I used shelf stable gnocchi and think this makes a big difference. I pan toasted it as well as roasting the squash chunks. You can now find packaged prepped squash chunks in many produce sections if you have difficulty peeling a whole one. Once the gnocchi was toasted, I added the other ingredients and skipped the broth entirely but might consider just adding a bit next time to help the ingredients come together. The balsamic reduction added a nice touch. I also like the other reader's idea of adding walnuts. I plan to try this next time.

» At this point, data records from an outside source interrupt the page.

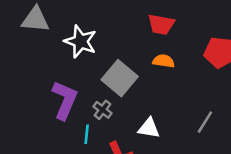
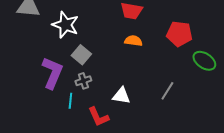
gray square: (120, 78) -> (81, 55), moved, size x0.7
gray cross: (102, 110) -> (83, 81), turned 35

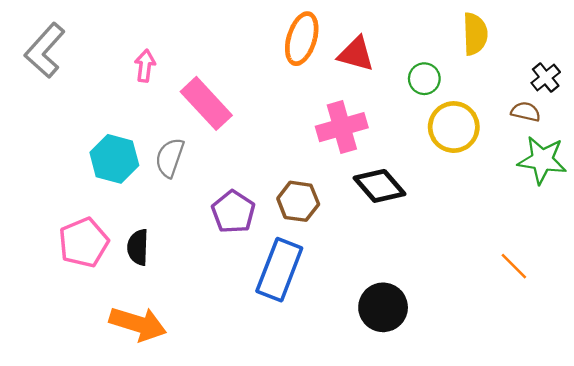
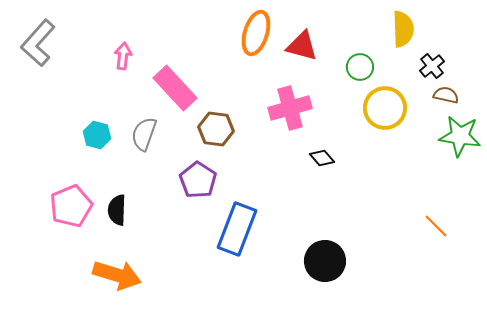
black cross: (546, 78) -> (432, 66), moved
cyan hexagon: (114, 159) -> (97, 135), size x0.7
black diamond: (380, 186) -> (322, 158), size x0.6
brown hexagon: (298, 201) -> (216, 129), moved

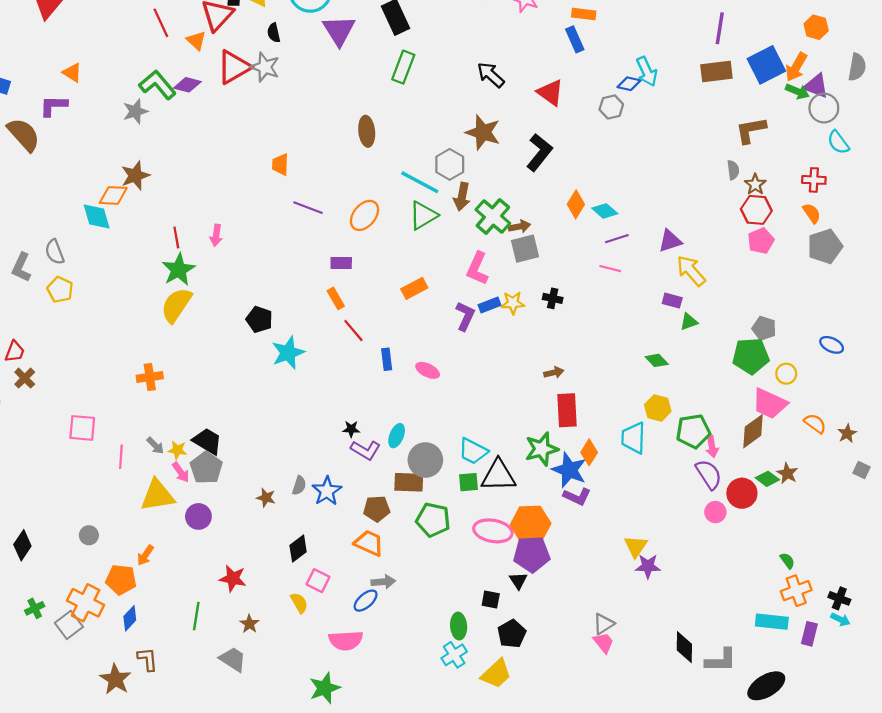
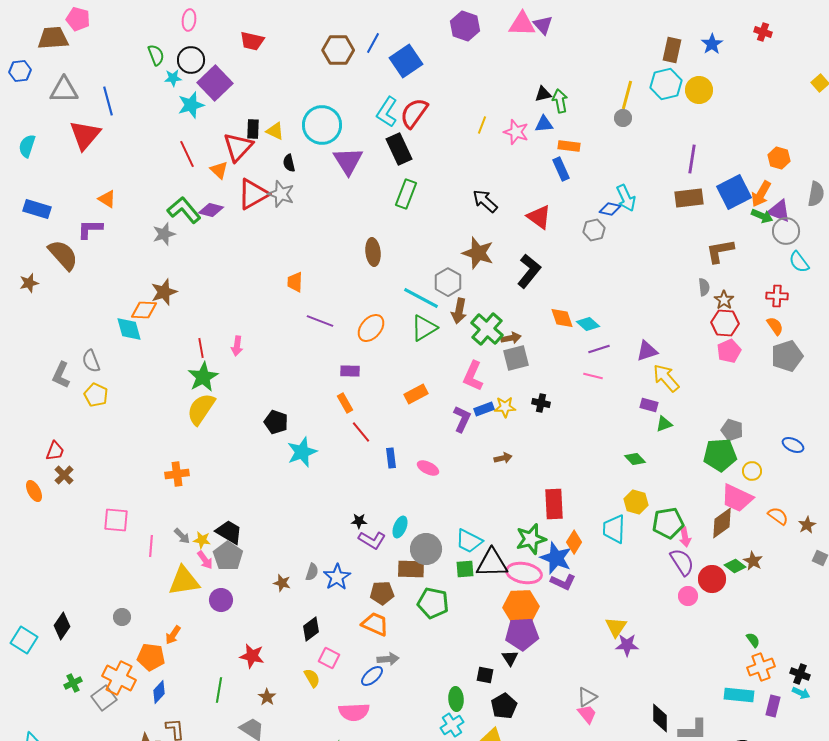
orange diamond: (576, 204) -> (562, 318), turned -50
brown arrow: (554, 373) -> (503, 458), moved
pink ellipse: (493, 531) -> (524, 573), moved

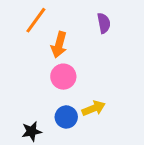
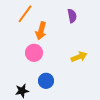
pink circle: (63, 77) -> (34, 53), moved
yellow arrow: (94, 108) -> (79, 57), moved

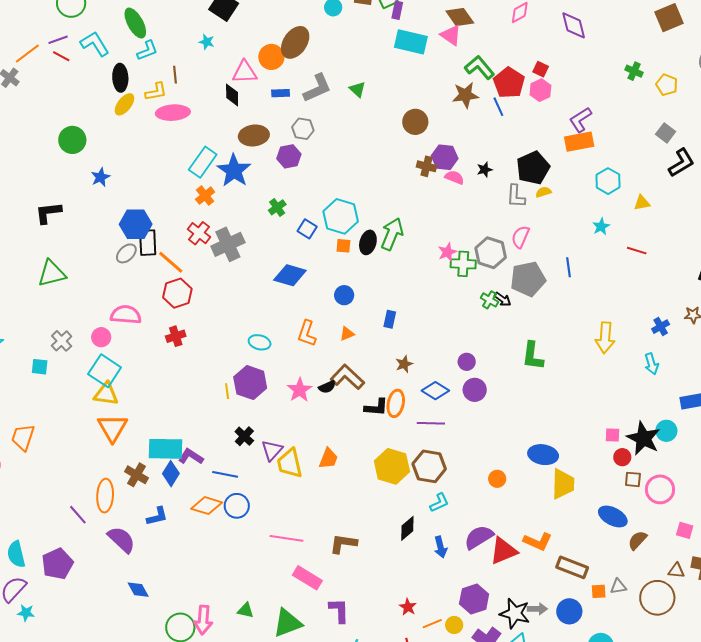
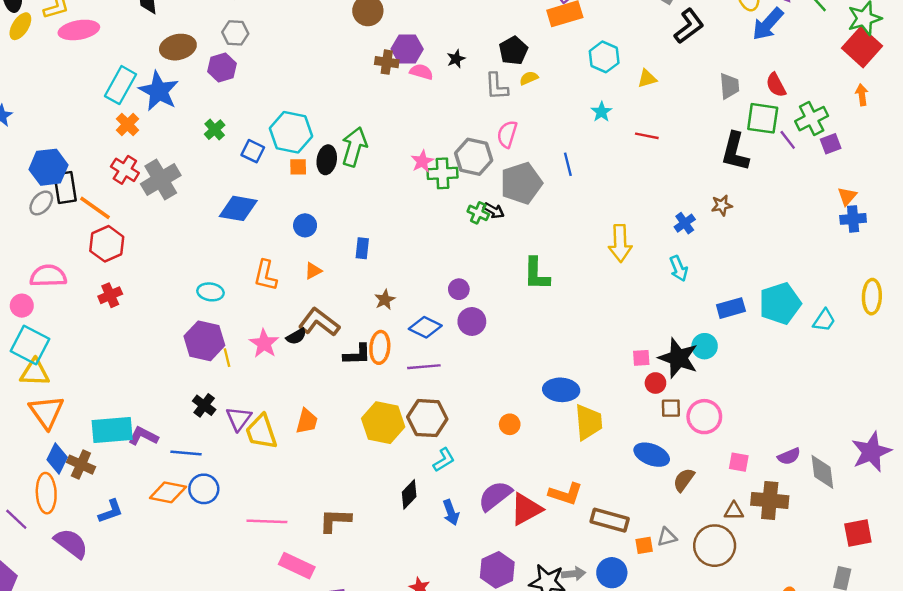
black pentagon: (533, 168) -> (513, 51), size x0.7
yellow line: (227, 391) -> (227, 358), moved
blue diamond: (171, 474) -> (57, 459), moved

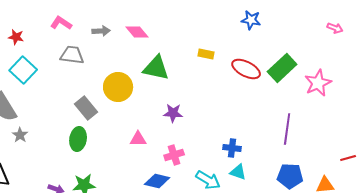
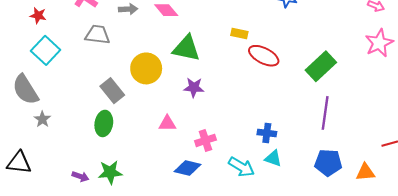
green rectangle: (282, 68) -> (321, 66), moved
red ellipse: (246, 69) -> (264, 56), moved
pink star: (318, 83) -> (379, 43), moved
purple star: (173, 113) -> (194, 87), moved

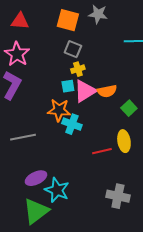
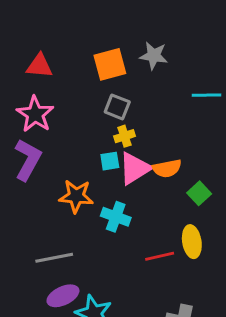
orange square: (68, 20) -> (110, 64), turned -30
orange star: (59, 110) -> (76, 196), moved
gray line: (23, 137) -> (54, 258), moved

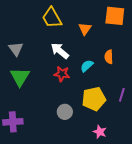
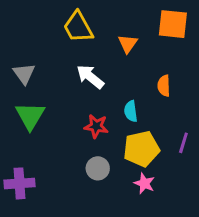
cyan semicircle: (87, 66) -> (131, 111), moved, turned -56
red star: (62, 74) -> (96, 126), moved
pink star: (100, 132) -> (144, 183), moved

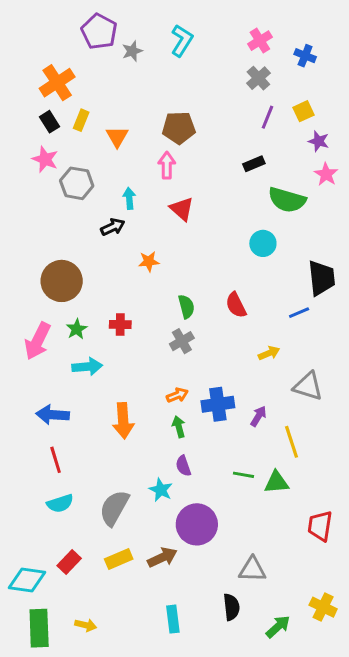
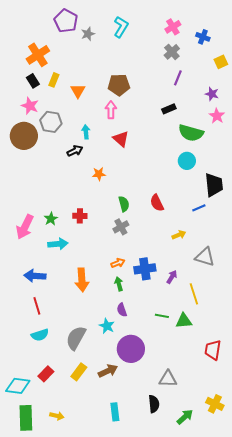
yellow square: (304, 111) -> (221, 62), moved
cyan circle: (263, 243) -> (187, 161), moved
brown circle: (62, 281) -> (24, 136), moved
yellow rectangle: (119, 559) -> (79, 372), turned -30

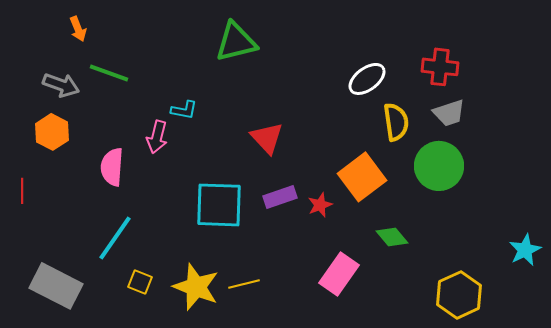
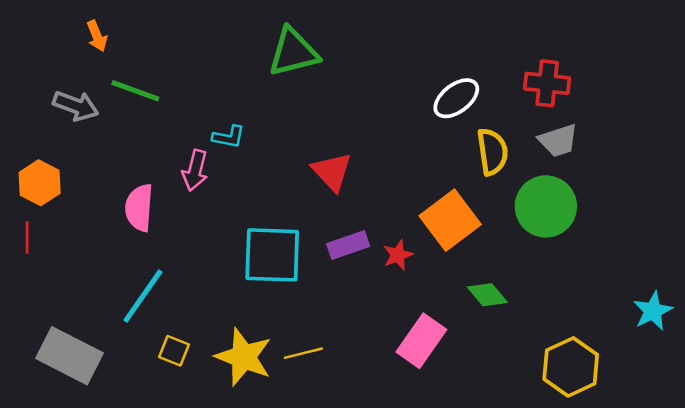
orange hexagon: (52, 132) -> (40, 183), moved

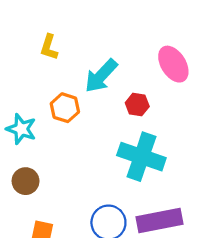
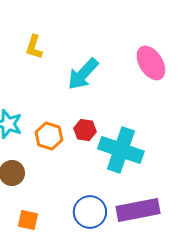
red hexagon: (137, 105) -> (85, 130), moved
orange hexagon: (65, 108) -> (49, 136), moved

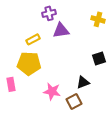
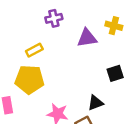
purple triangle: (61, 30) -> (87, 38), moved

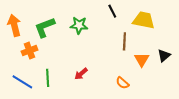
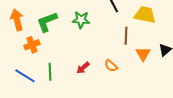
orange semicircle: (122, 83) -> (111, 66), moved

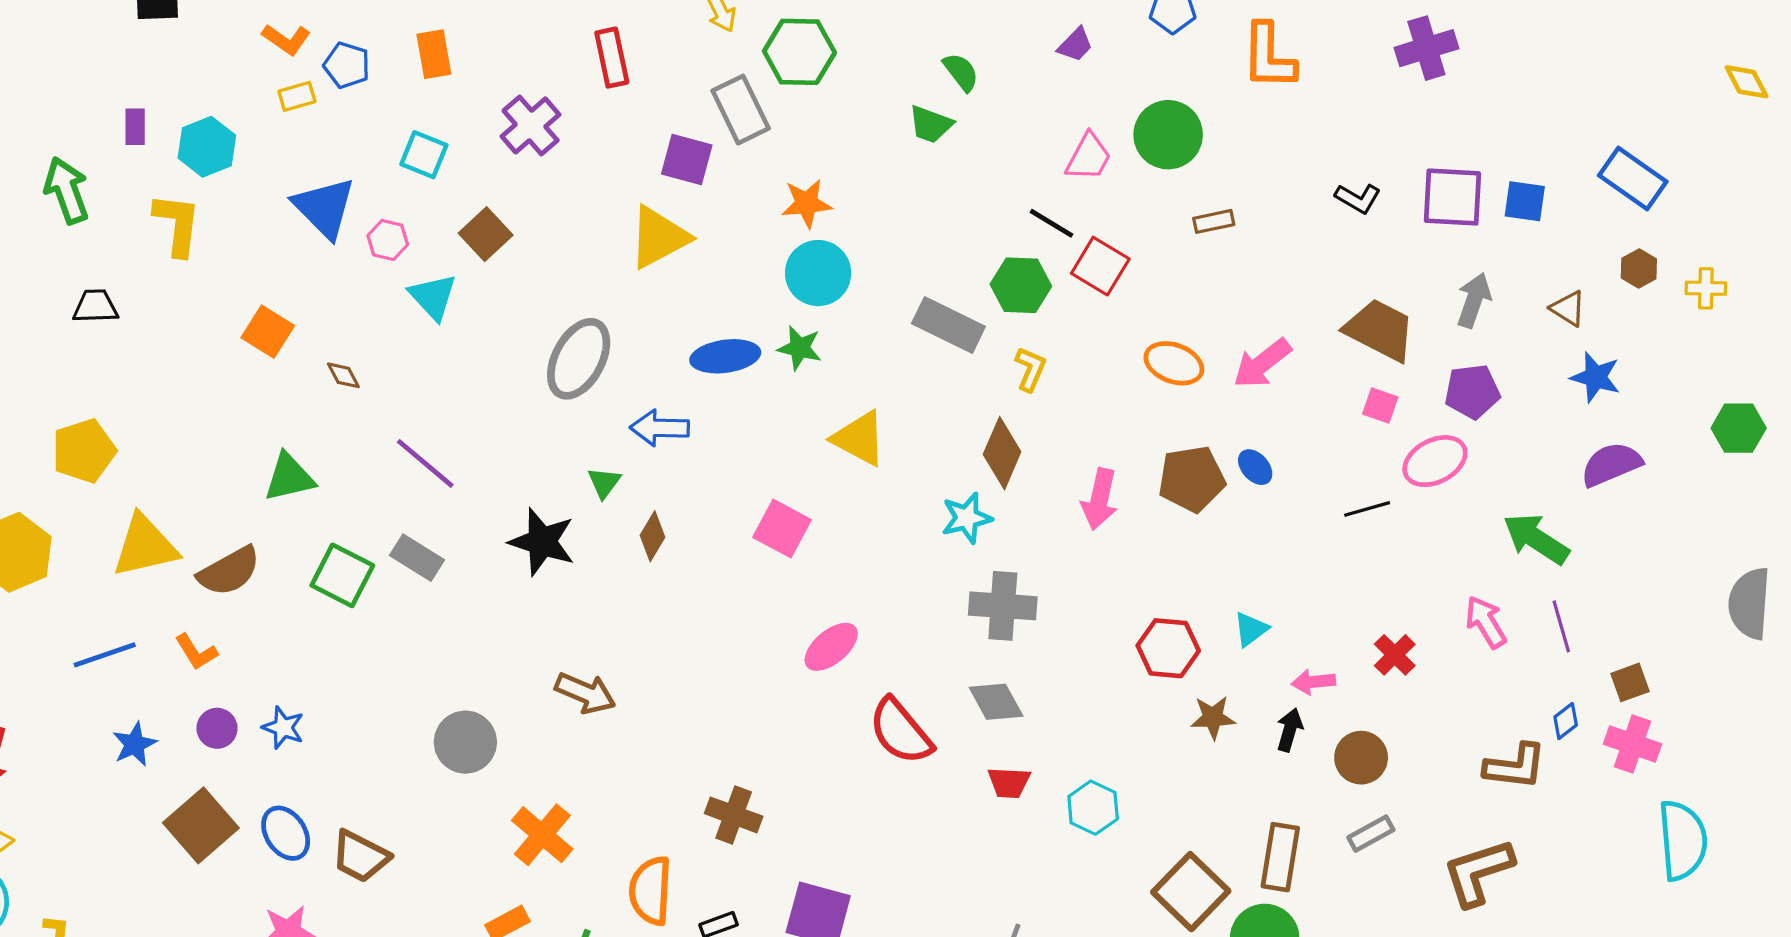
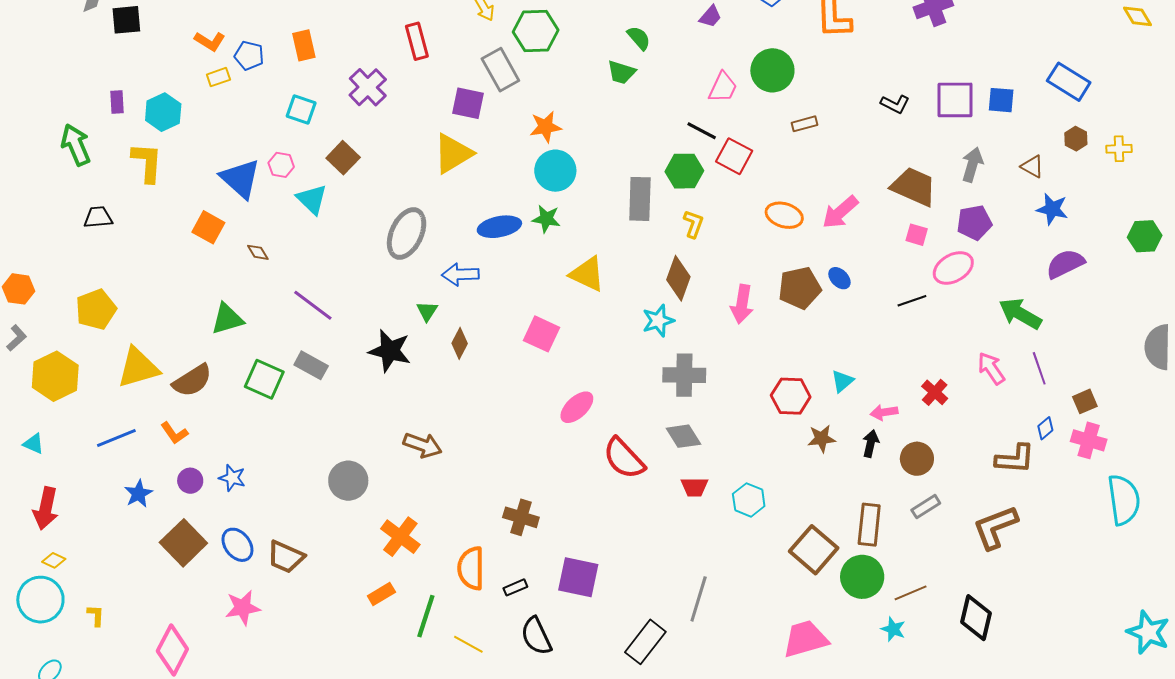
blue triangle: (324, 208) -> (240, 179), moved
gray rectangle: (948, 325) -> (640, 199), turned 69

Chickpea, Spinach & Squash Gnocchi
From EatingWell: September/October 2010
Currants add a surprising touch of sweetness to this simple sauté of chickpeas, spinach, squash and gnocchi. We prefer the texture of shelf-stable gnocchi, but if sodium is an issue for you, opt for frozen instead. Serve with a glass of chardonnay.
22 Reviews for Chickpea, Spinach & Squash Gnocchi
I wanted to like this recipe because I love the concept and all the ingredients, but I hated this dish, and couldn't make it past a couple bites. Also, I had a really hard time prepping the squash (peeling, etc, while raw). Did I miss something and do this part wrong? Was it supposed to be raw when I was chopping/peeling the entire squash? My hands were killing me by the end.
The squash, chickpeas and gnocchi are all soft, and create an overly-mushy texture together; the greens ended up overdone and mushy as well; creating an awkward, pasty/stringy combo on the fork. I would never make this again and highly recommend skipping this recipe.
A waste of a good squash.
Dozens of good reviews and one of the few negative ones gets posted under the recipe. That is quite misleading. I very much like these ingredients together. It is a good comfort food.
This recipe turned out OK for me. The flavors are a bit too sweet for my taste and something about the squash with the gnocchi creates a texture that is not appealing to me personally. I wanted to like this because i saw a similar recipe on Martha but in that recipe they used the squash to make the gnocchi. I prefer the gnocchi recipe 'Skillet Gnocchi with Chard & White Beans" to this one.
This was really good. I used whole wheat gnocchi and chicken broth instead of veggie. I didn't put the gnocchi into the broth so it wouldn't get soggy. If you saute dried sage with the garlic, the flavor comes out more. The balsamic reduction makes the dish. I'd like to try it with chard.